Content starts
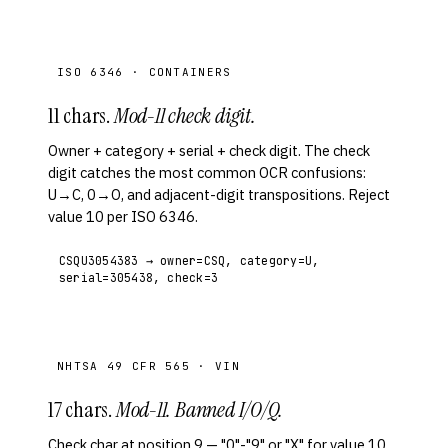
ISO 6346 · CONTAINERS
11 chars.
Mod-11 check digit.
Owner + category + serial + check digit. The check
digit catches the most common OCR confusions:
U→C, 0→O, and adjacent-digit transpositions. Reject
value 10 per ISO 6346.
CSQU3054383 → owner=CSQ, category=U,
serial=305438, check=3
NHTSA 49 CFR 565 · VIN
17 chars.
Mod-11. Banned I/O/Q.
Check char at position 9 — "0"-"9" or "X" for value 10.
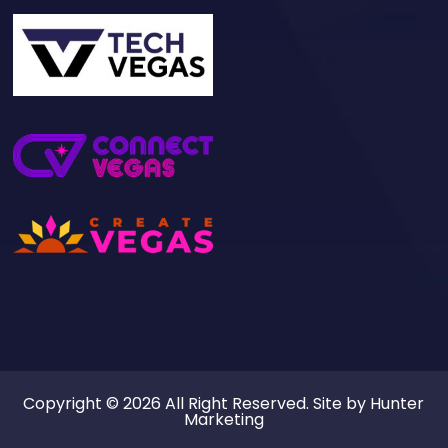
Copyright © 2026 All Right Reserved. Site by
Hunter
Marketing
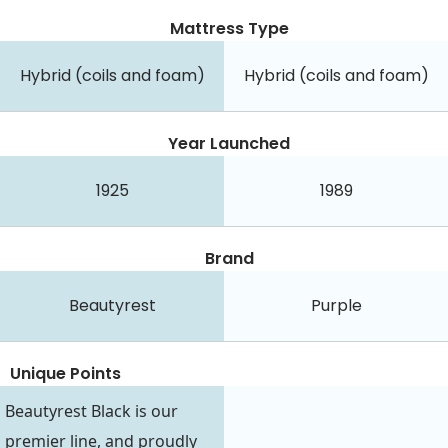
Mattress Type
Hybrid (coils and foam)
Hybrid (coils and foam)
Year Launched
1925
1989
Brand
Beautyrest
Purple
Unique Points
Beautyrest Black is our
premier line, and proudly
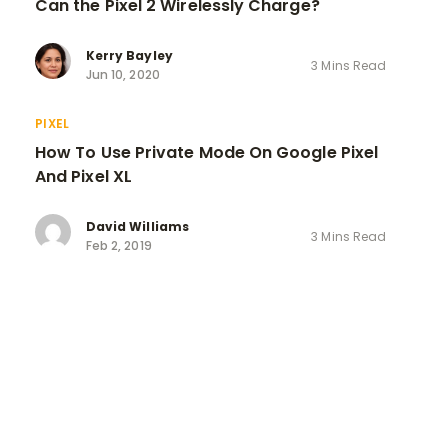
Can the Pixel 2 Wirelessly Charge?
Kerry Bayley
3 Mins Read
Jun 10, 2020
PIXEL
How To Use Private Mode On Google Pixel
And Pixel XL
David Williams
3 Mins Read
Feb 2, 2019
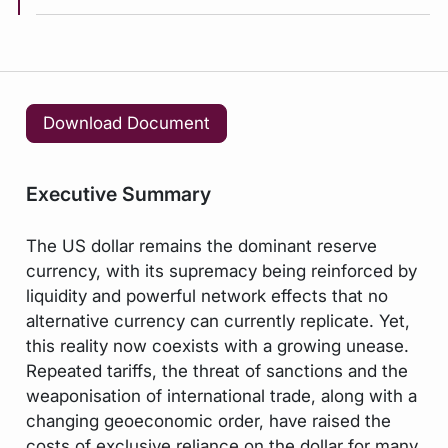
Download Document
Executive Summary
The US dollar remains the dominant reserve
currency, with its supremacy being reinforced by
liquidity and powerful network effects that no
alternative currency can currently replicate. Yet,
this reality now coexists with a growing unease.
Repeated tariffs, the threat of sanctions and the
weaponisation of international trade, along with a
changing geoeconomic order, have raised the
costs of exclusive reliance on the dollar for many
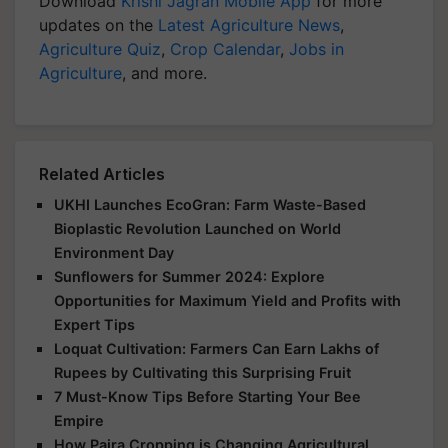
Download
Krishi Jagran Mobile App
for more
updates on the
Latest Agriculture News
,
Agriculture Quiz
,
Crop Calendar
,
Jobs in
Agriculture
, and more.
Related Articles
UKHI Launches EcoGran: Farm Waste-Based
Bioplastic Revolution Launched on World
Environment Day
Sunflowers for Summer 2024: Explore
Opportunities for Maximum Yield and Profits with
Expert Tips
Loquat Cultivation: Farmers Can Earn Lakhs of
Rupees by Cultivating this Surprising Fruit
7 Must-Know Tips Before Starting Your Bee
Empire
How Paira Cropping is Changing Agricultural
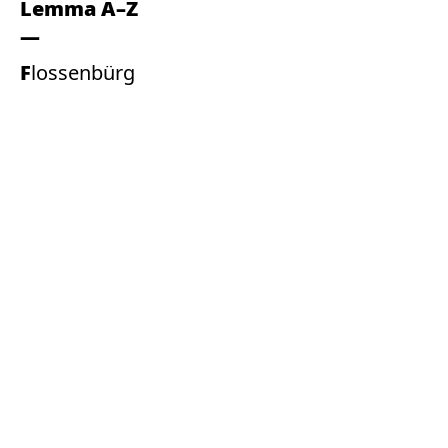
Lemma A–Z
Flossenbürg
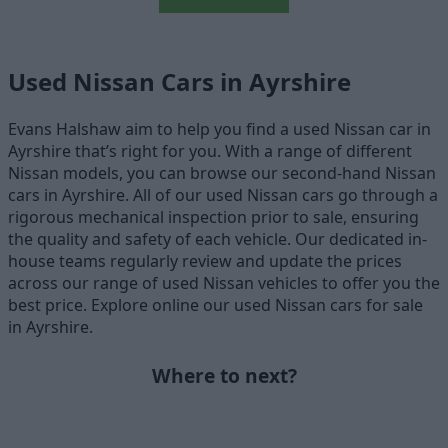
Used Nissan Cars in Ayrshire
Evans Halshaw aim to help you find a used Nissan car in
Ayrshire that’s right for you. With a range of different
Nissan models, you can browse our second-hand Nissan
cars in Ayrshire. All of our used Nissan cars go through a
rigorous mechanical inspection prior to sale, ensuring
the quality and safety of each vehicle. Our dedicated in-
house teams regularly review and update the prices
across our range of used Nissan vehicles to offer you the
best price. Explore online our used Nissan cars for sale
in Ayrshire.
Where to next?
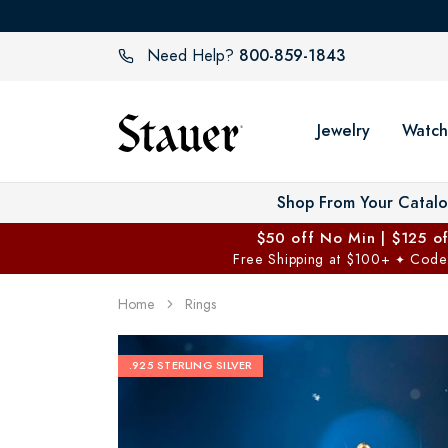
800-859-1843
Need Help?
Jewelry
Watch
Shop From Your Catal
$50 off No Min | $125 o
Free Shipping at $100+
Code
✦
Home
Rings
.925 STERLING SILVER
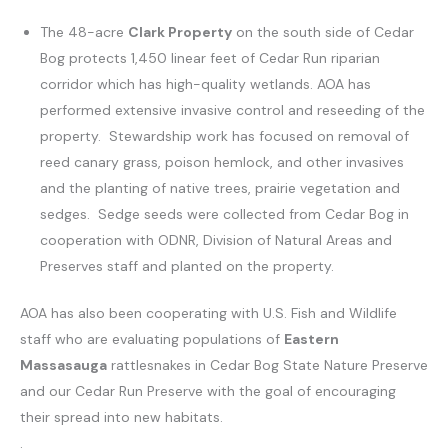
The 48-acre
Clark Property
on the south side of Cedar
Bog protects 1,450 linear feet of Cedar Run riparian
corridor which has high-quality wetlands. AOA has
performed extensive invasive control and reseeding of the
property. Stewardship work has focused on removal of
reed canary grass, poison hemlock, and other invasives
and the planting of native trees, prairie vegetation and
sedges. Sedge seeds were collected from Cedar Bog in
cooperation with ODNR, Division of Natural Areas and
Preserves staff and planted on the property.
AOA has also been cooperating with U.S. Fish and Wildlife
staff who are evaluating populations of
Eastern
Massasauga
rattlesnakes in Cedar Bog State Nature Preserve
and our Cedar Run Preserve with the goal of encouraging
their spread into new habitats.
.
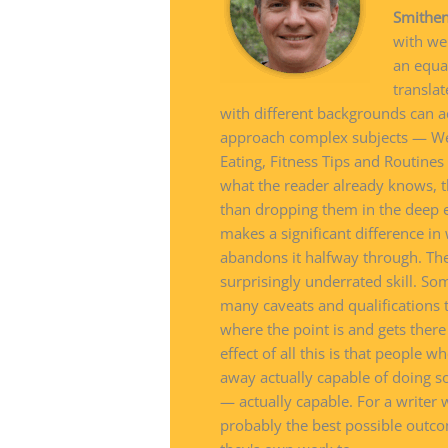
Smithe
with wel
an equa
translat
with different backgrounds can a
approach complex subjects — Wel
Eating, Fitness Tips and Routine
what the reader already knows, t
than dropping them in the deep end
makes a significant difference in
abandons it halfway through. Th
surprisingly underrated skill. So
many caveats and qualifications 
where the point is and gets ther
effect of all this is that people
away actually capable of doing s
— actually capable. For a writer w
probably the best possible outco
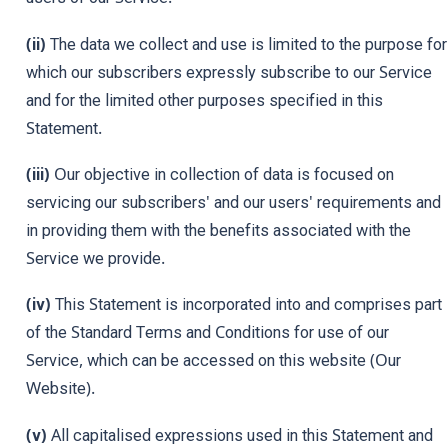
(ii)
The data we collect and use is limited to the purpose for
which our subscribers expressly subscribe to our Service
and for the limited other purposes specified in this
Statement.
(iii)
Our objective in collection of data is focused on
servicing our subscribers' and our users' requirements and
in providing them with the benefits associated with the
Service we provide.
(iv)
This Statement is incorporated into and comprises part
of the Standard Terms and Conditions for use of our
Service, which can be accessed on this website (Our
Website).
(v)
All capitalised expressions used in this Statement and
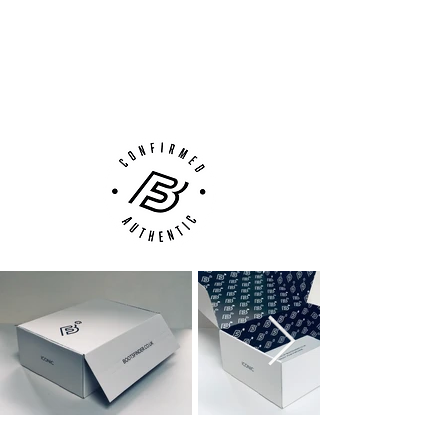
100% Authenticity Checked
Next Day Delivery Available
(UK).
Customer Support via
Phone, Email or Online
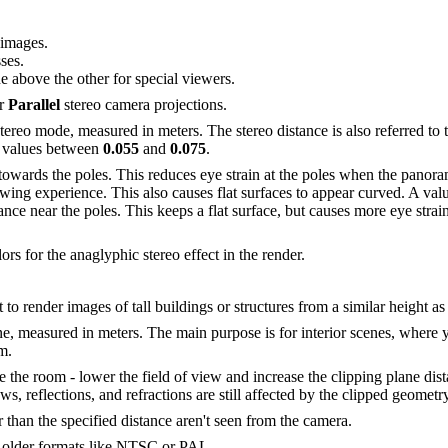
 images.
ses.
 above the other for special viewers.
r
Parallel
stereo camera projections.
Stereo mode, measured in meters. The stereo distance is also referred to
se values between
0.055
and
0.075
.
 towards the poles. This reduces eye strain at the poles when the pano
ewing experience. This also causes flat surfaces to appear curved. A val
ance near the poles. This keeps a flat surface, but causes more eye stra
lors for the anaglyphic stereo effect in the render.
to render images of tall buildings or structures from a similar height as
ne, measured in meters. The main purpose is for interior scenes, where
m.
the room - lower the field of view and increase the clipping plane dista
s, reflections, and refractions are still affected by the clipped geometry
 than the specified distance aren't seen from the camera.
e older formats like NTSC or PAL.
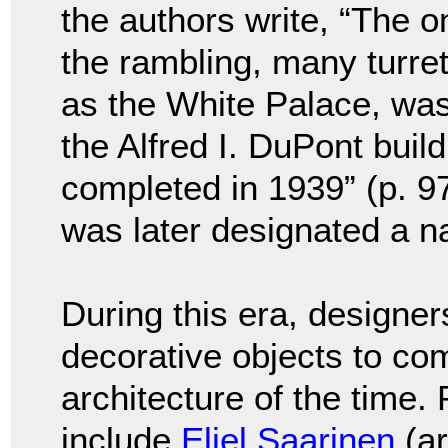
the authors write, “The o
the rambling, many turr
as the White Palace, wa
the Alfred I. DuPont buil
completed in 1939” (p. 97
was later designated a na
During this era, designer
decorative objects to com
architecture of the time.
include
Eliel Saarinen
(ar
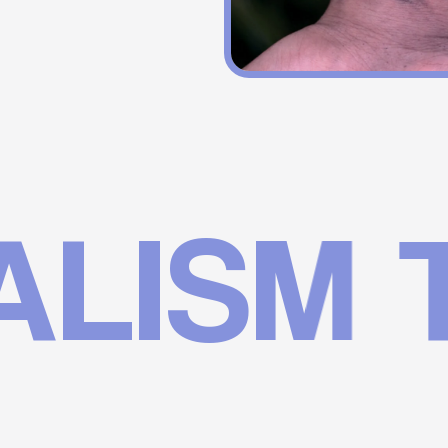
SM TA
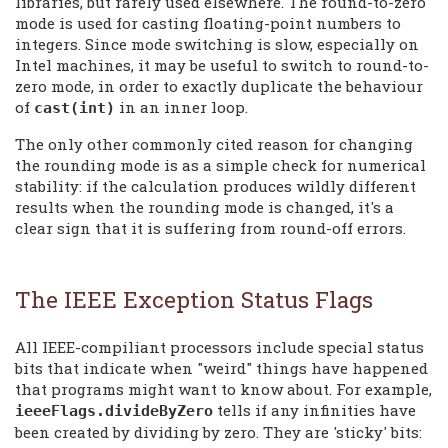
libraries, but rarely used elsewhere. The round-to-zero
mode is used for casting floating-point numbers to
integers. Since mode switching is slow, especially on
Intel machines, it may be useful to switch to round-to-
zero mode, in order to exactly duplicate the behaviour
of
in an inner loop.
cast(int)
The only other commonly cited reason for changing
the rounding mode is as a simple check for numerical
stability: if the calculation produces wildly different
results when the rounding mode is changed, it's a
clear sign that it is suffering from round-off errors.
The IEEE Exception Status Flags
All IEEE-compiliant processors include special status
bits that indicate when "weird" things have happened
that programs might want to know about. For example,
tells if any infinities have
ieeeFlags.divideByZero
been created by dividing by zero. They are 'sticky' bits:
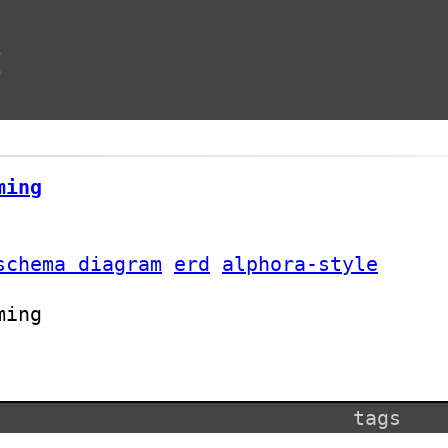
t
ming
schema diagram
erd
alphora-style
ming
tags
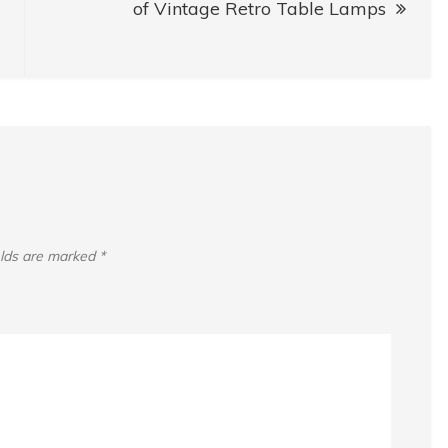
of Vintage Retro Table Lamps
elds are marked
*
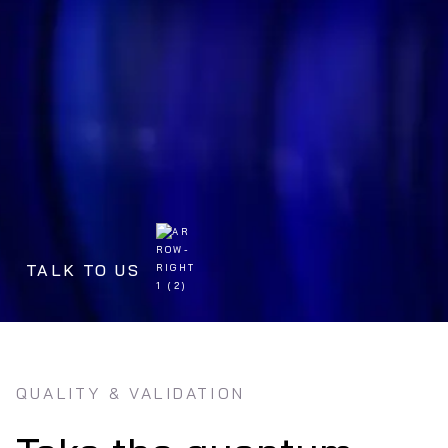
TALK TO US
QUALITY & VALIDATION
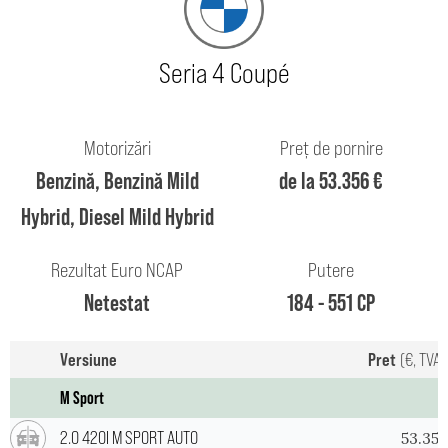
Seria 4 Coupé
Motorizări
Preț de pornire
Benzină, Benzină Mild
de la 53.356 €
Hybrid, Diesel Mild Hybrid
Rezultat Euro NCAP
Putere
Netestat
184 - 551 CP
Versiune
Pret
(€, TVA 
M Sport
2.0 420I M SPORT AUTO
53.356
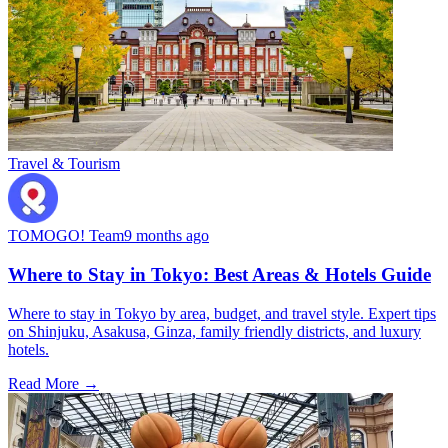
Travel & Tourism
TOMOGO! Team
9 months ago
Where to Stay in Tokyo: Best Areas & Hotels Guide
Where to stay in Tokyo by area, budget, and travel style. Expert tips
on Shinjuku, Asakusa, Ginza, family friendly districts, and luxury
hotels.
Read More →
Content ends
## Your assignment
Leave every picture out, and repeat exactly the lines from the one containing "elds are marked" through the last line of the entries, both ends included.

## Response to this task
elds are marked
*
TALK TO US
QUALITY & VALIDATION
Seria 4 Coupé
Motorizări
Preț de pornire
Benzină, Benzină Mild
de la 53.356 €
Hybrid, Diesel Mild Hybrid
Rezultat Euro NCAP
Putere
Netestat
184 - 551 CP
Versiune
Pret
(€, TVA 
M Sport
2.0 420I M SPORT AUTO
53.356
Travel & Tourism
TOMOGO! Team
9 months ago
Where to Stay in Tokyo: Best Areas & Hotels Guide
Where to stay in Tokyo by area, budget, and travel style. Expert tips
on Shinjuku, Asakusa, Ginza, family friendly districts, and luxury
hotels.
Read More →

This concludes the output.